3. Materials and Methods 3.1. Participants and Experimental Setup
This study was investigated with three different experiments, where each experiment evaluated with the same group of elderly participants, including two males and one female with different ages 65 to 75 with one adult aged 35 years. This study adhered to the Declaration of Helsinki ethical principles (Finland 1964) where written informed consent forms were obtained from all participants after a full explanation of the experimental procedures. All participants trained individually according to every proposed scenario. All scenarios were tested indoors, and it took a half-hour for every participant where the Kinect sensor set up at a fixed distance on each experiment from (0.5–4.5 m).
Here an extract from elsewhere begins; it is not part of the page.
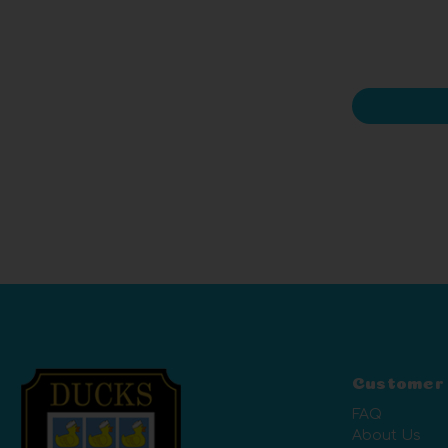
Customer
FAQ
About Us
Figure 1 shows the proposed system experimental setup.
3.2. Hardware
Figure 2 represents the design of the practical circuit that utilised in each experiment, which consisted of a Kinect V2 depth sensor, DC-DC chopper (buck), Arduino microcontroller type-Nano and GSM module Sim800L.
3.2.1. Microsoft Kinect Sensor
The Kinect V2 sensor, shown in Figure 3, was released by Microsoft in 2014. It is considered an enhanced version of the Kinect V1 model. In this study, the Kinect V2 sensor was utilised because it offers high-resolution image capture for RGB and depth to provide body joints information. Moreover, it has enhanced specifications compared with the older version. The most important features of the Kinect sensor V2 are listed in Table 2. More detail can be found in [22,23,24,25,26,27,28].
3.2.2. Arduino Nano Microcontroller
An Arduino-Nano type microcontroller was the heart of the proposed system, where it received a command from computer via serial port and controlled the GSM module. It had suitable specifications such as small size with a clock frequency 16 MHz [29]. The Nano connected with a GSM-module via a transmitter and receiver through two digital pins and with the computer via a mini-B USB cable. The microcontroller task was to receive data from MATLAB 2019 and control on the GSM-module to send proper messages according to the type of hand gesture performed by participants.
3.2.3. GSM Module Sim800L
The GSM-module Sim800L was utilised in the practical circuit of the proposed system because it has a small size and can be used for making calls, sending messages and give GPRS data. The module transmitter and receiver pins connect with microcontroller via two digital pins. The module feed with suitable voltage level (3.7 Volt) through connecting Vcc and GND with a DC-buck chopper LM2596 [30,31] because the Arduino digital pin provides 40 mAmp which is not sufficient for GSM proper function [30].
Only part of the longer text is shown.